I was doing some maintenance yesterday involving shutdown-power up cycles of ceph servers.
With the last server I run into a problem. The server runs an MDS and a couple of OSDs.
After reboot, the MDS joined the MDS cluster without problems, but the OSDs didn't
come up. This was 1 out of 12 servers and I had no such problems with the other 11. I also
observed that "ceph status" was responding very slow.

Upon further inspection, I found out that 2 of my 3 MONs (the leader and a peon) were
running at 100% CPU. Client I/O was continuing, probably because the last cluster map
remained valid. On our node performance monitoring I could see that the 2 busy MONs were
showing extraordinary network activity.

This state lasted for over one hour. After the MONs settled down, the OSDs finally joined
as well and everything went back to normal.
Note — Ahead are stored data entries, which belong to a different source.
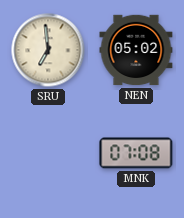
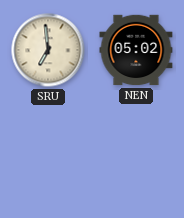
MNK: 07:08 -> none
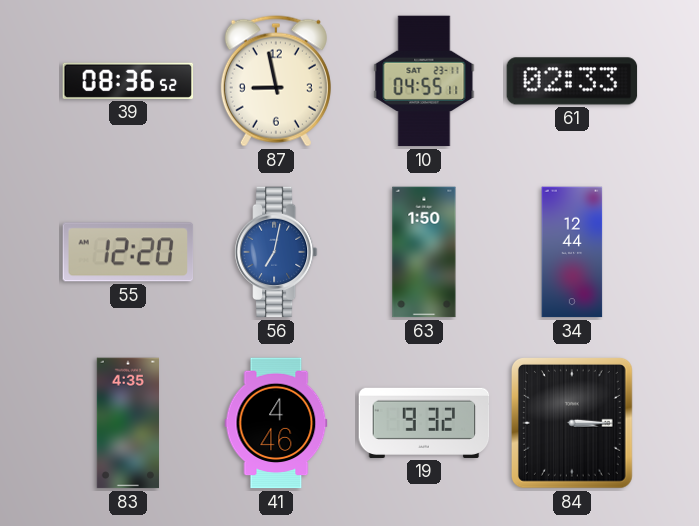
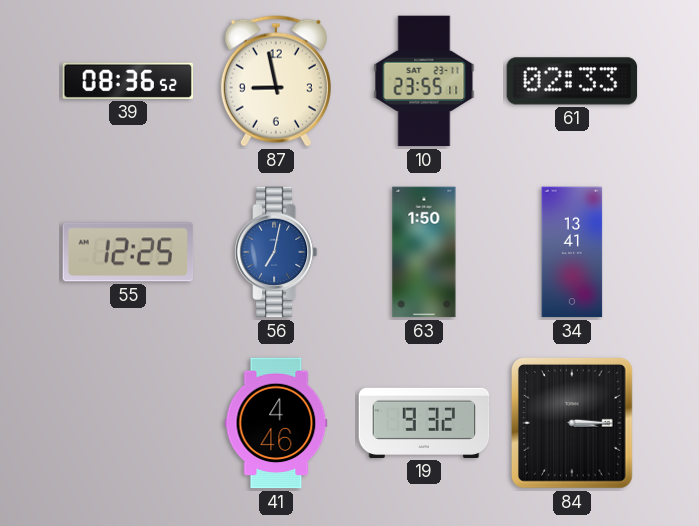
10: 04:55 -> 23:55
55: 12:20 -> 12:25
34: 12:44 -> 13:41
83: 4:35 -> none
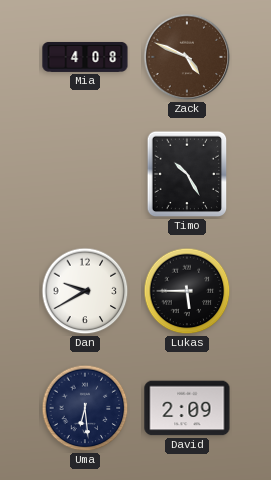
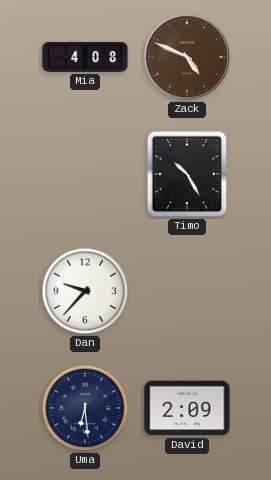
Dan: 9:40 -> 9:37
Lukas: 5:45 -> none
The other instance I have seen similar behaviour was, when I restarted a MON on an empty
disk and the re-sync was extremely slow due to a too large value for
mon_sync_max_payload_size. This time, I'm pretty sure it was MON-client communication;
see below.

Are there any settings similar to mon_sync_max_payload_size that could influence
responsiveness of MONs in a similar way?

Why do I suspect it is MON-client communication? In our monitoring, I do not see the huge
amount of packages sent by the MONs arriving at any other ceph daemon. They seem to be
distributed over client nodes, but since we have a large count of client nodes (>550)
this is covered by the background network traffic. A second clue is that I have had such
extended lock-ups before and, whenever I checked, I only observed these in case the leader
had a large share of client sessions.

For example, yesterday the client session count per MON was:

ceph-01: 1339 (leader)
ceph-02:  189 (peon)
ceph-03:  839 (peon)

I usually restart the leader when such a critical distribution occurs. As long as the
leader has the fewest client sessions, I never observe this problem.

Ceph version is 13.2.10 (564bdc4ae87418a232fc901524470e1a0f76d641) mimic (stable).

Thanks for any clues!

Best regards,
=================
Frank Schilder
AIT Risø Campus
Bygning 109, rum S14